My final attempt to solve to improve the accuracy contains three ideas:

  1. Instead of just using the first character as a feature, we should use the first two characters. After all, we are also using the last two characters.
  2. Often, the way the vowels of a name are connected gives a hint about the gender.
  3. In the same way, the consonants might be helpful. However, we will only use the set of all consonants occurring in a name, not the order in which they appear.
Furthermore, in order to reduce the overfitting we will drop the features that check the occurrence of each character individually.

The function find_vowels$(s)$ takes a string $s$ and strips out all characters that are not vowels.


In [ ]:
def find_vowels(s):
    return ''.join([c for c in s if c in 'aeiouy'])

In [ ]:
find_vowels('Hugo')

The function find_consonants$(s)$ takes a string $s$ and returns a set of its consonants.


In [ ]:
def find_consonants(s):
    return frozenset({c for c in s if c not in 'aeiouy'})

In [ ]:
find_consonants('Hugo')

In [ ]:
def gender_features(name):
    name     = name.lower()
    features = {}
    features["first" ] = name[:2]
    features["suffix"] = name[-2:]
    features["vowels"] = find_vowels(name)
    features["consonants"] = find_consonants(name)
    return features

In [ ]:
train_set_features = [(gender_features(n), g) for (n, g) in train_set]
classifier = nltk.NaiveBayesClassifier.train(train_set_features)
nltk.classify.accuracy(classifier, train_set_features)

In [ ]:
test_set_features = [(gender_features(n), g) for (n, g) in test_set]
nltk.classify.accuracy(classifier, test_set_features)

In [ ]:
classifier.show_most_informative_features(40)

All of our features occur in the list of the 30 most important features. In order to improve our model we could try to use a classifier that is different from NaiveBayesClassifier. For example, the MaxentClassifier is more sophisticated than the NaiveBayesClassifier. However, this classifier also takes a much longer time to train.


In [ ]:
train_set_features = [(gender_features(n), g) for (n, g) in train_set]
classifier = nltk.MaxentClassifier.train(train_set_features)
nltk.classify.accuracy(classifier, train_set_features)

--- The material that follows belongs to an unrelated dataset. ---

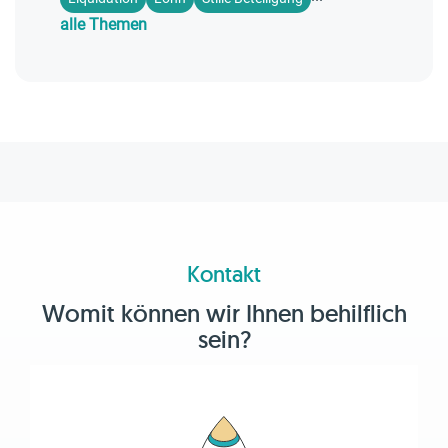
alle Themen
Kontakt
Womit können wir Ihnen behilflich
sein?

This looks like an improvement. Let's check the accuracy on the test set.


In [ ]:
test_set_features = [(gender_features(n), g) for (n, g) in test_set]
nltk.classify.accuracy(classifier, test_set_features)

Actually, the improvement is not real: It is mostly overfitting. The same thing happens if we try the ConditionalExponentialClassifier.

Homework: Try to design features that improve the accuracy of the classifier on the test set.